Japanese Circulation Society

Report Index | Previous Report | Next Report

IS038 Keynote Lecture

Using Genomic Technology to Identify New Targets in Cardiovascular Disease

Richard T. Lee, M.D.
Cardiovascular Division
Brigham & Women's Hospital
Harvard Medical School
Boston, MA

Functional genomics

Human Genome Project

Expressed sequence tags

Gene tissue expression patterns

Application of tissue expression

The Future

Genomics is on the cusp of changing all of biology, making this a very revolutionary time. An overview of genomics, methodology for expression profiling, and examples of its application in cardiovascular medicine were provided in this lecture.

PAGE TOP

Functional genomics

Function genomics is the study of individual genes, proteins, or pathways within the broad context of the genomics of the cell, tissue or organisms. Specific functions are considered within a large percentage or even the entirety of the genome of that cell.

Functional genomics is important for the new biological insights it provides and because it may yield the next major discoveries in pharmaceutical therapeutics. Genomics will shorten the painstaking 10-year process usually required for lead optimization to about 3-4 years. Using the genome will shorten the process of target identification (characterizing genes as candidates, using disease tissue, cellular models, and animal models), target validation (discrimination of valid targets relevant to the disease), lead identification (using compound screening with high throughput screening) and lead optimization (search for optimal efficacy in further studies or clinical studies).

PAGE TOP

Human Genome Project

The Human Genome Project encompasses a large number of goals, particularly the genetic and physical map that is nearing completion. A great effort has also been made in the areas of technology transfer and informatics, which will be the keys over the next decade to exploiting all of this information. Efforts have also been made in the areas of education and ethics. The Human Genome Project began in 1990 and is now an international collaborative year. The project goals are to:

Identify all (> 100,000 genes) in human DNA
Determine the 3 billion chemical base pairs of human DNA
Store this information in public databases
Develop tools for data management and analysis
Address the ethical, legal and social issues

The Human Genome Project reported in Nature in December 1999 the sequencing of the 33.5 million base pairs of chromosome 22. They reported there were more than 545 genes, more than 134 pseudogenes, 39% of the DNA was copied into RNA, only 3% was made into protein, 247 known genes, 150 genes had some homology to genes in the database, and 148 expressed sequence tags.
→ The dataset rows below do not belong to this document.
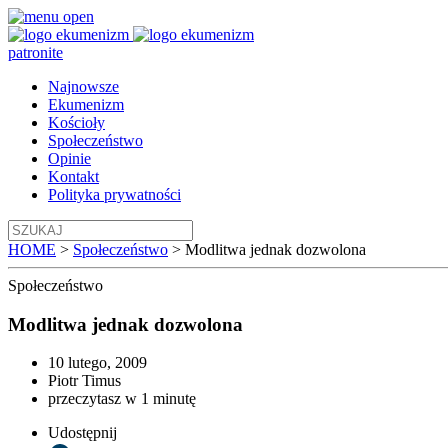
patronite
Najnowsze
Ekumenizm
Kościoły
Społeczeństwo
Opinie
Kontakt
Polityka prywatności
HOME
>
Społeczeństwo
>
Modlitwa jednak dozwolona
Społeczeństwo
Modlitwa jednak dozwolona
10 lutego, 2009
Piotr Timus
przeczytasz w 1 minutę
Udostępnij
As of April 2000, 65% of the genome is sequenced and a 90% rough draft will be available in June 2000, with completion by the end of 2000.

PAGE TOP

Expressed sequence tags

A large number of expressed sequence tags (EST) or cDNA tags are now stored in databases. In the public database there are about 70,000 EST and the proprietary Incyte database claims to have about 90% of the genome completed. It is likely that about 10% of EST are missed in the gene libraries because some genes are probably expressed in very low abundance and some are temporally expressed only in specific tissue. This is likely to be an important factor as it is quite possible that therapeutic targets will be rare genes or temporally expressed genes, because therapies directed at such genes may have the least side effects. Therefore, while there is a bias towards knowing more in the early period, there is also a bias towards possible golden material coming at the end of the EST database.
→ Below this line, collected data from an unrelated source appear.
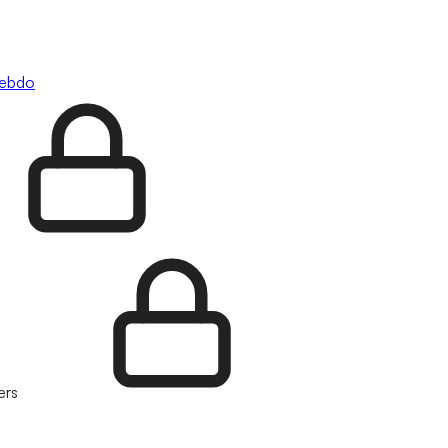
hebdo
ers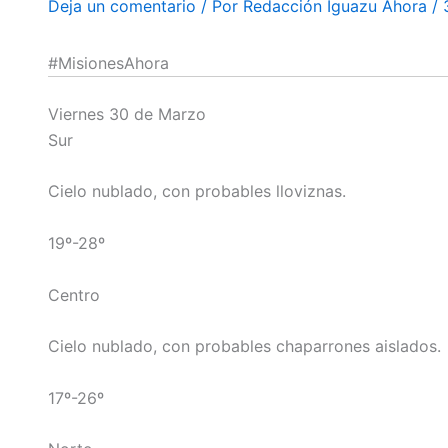
Deja un comentario
/ Por
Redacción Iguazu Ahora
/
#MisionesAhora
Viernes 30 de Marzo
Sur
Cielo nublado, con probables lloviznas.
19º-28º
Centro
Cielo nublado, con probables chaparrones aislados.
17º-26º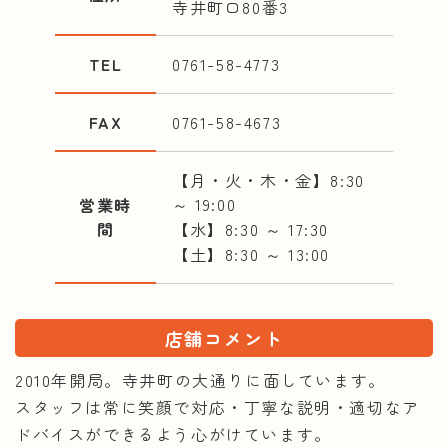
寺井町口80番3
TEL
0761-58-4773
FAX
0761-58-4673
【月・火・木・金】8:30
～ 19:00
営業時
間
【水】8:30 ～ 17:30
【土】8:30 ～ 13:00
店舗コメント
2010年開局。寺井町の大通りに面しています。
スタッフは常に笑顔で対応・丁寧な説明・適切なア
ドバイスができるよう心がけています。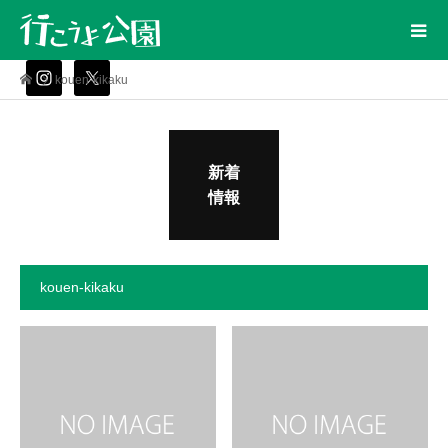
kouen-kikaku
新着
情報
kouen-kikaku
The number of gene patents in the US alone is skyrocketing, due to efforts to protect various amounts of data. The uses of EST have ranged from efforts to patent the individual sequence alone, to more recent efforts to obtain a patent for the function and possible use of the EST information. Interestingly, while the patents are increasing, the function of only about 10-15% of the current EST database is known. Rough homologies can be drawn for about 50% of the genes, but at least 50% of the genes have no known function.

PAGE TOP

Gene tissue expression patterns

Figure 1. Most newly identified genes will encode for proteins with no known function.Expression patterning will work with genetic mapping to allow faster identification of gene function. (Lee 2000)
Click to enlarge

The dense genetic map and the advent of single nucleotide polymorphisms available throughout the genome will speed the identification of the gene of interest. This will simplify the genetic analysis of complex, polygenic diseases, which was previously accomplished by positional cloning.
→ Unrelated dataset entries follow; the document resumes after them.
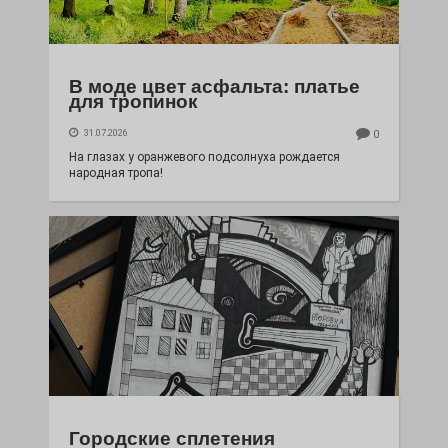
В моде цвет асфальта: платье
для тропинок
31.07.2026
0
На глазах у оранжевого подсолнуха рождается
народная тропа!
Городские сплетения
Although epidemiologists and molecular epidemiologists are excited about this new information, it must be remembered that even with this new ability most of the genes will encode for proteins for which there is no known function, as illustrated in Figure 1. If this is true, it will be important that much of the expression pattern data is available to the public to narrow the analysis to the specific gene that may be causative in a disease by looking at the information related to the gene expressed in the disease or tissue of interest. Expression patterning will work together with genetic mapping to allow faster identification of gene function.

Tissue expression methodology

Past methods for defining expression profiles have been slow and tedious, including the use of subtractive hybridization, differential display, and mass sequencing and serial analysis of gene expression techniques. This will be replaced by hybridization arrays, which are the most efficient and will be the least expensive ways to perform expression profiling in the laboratory.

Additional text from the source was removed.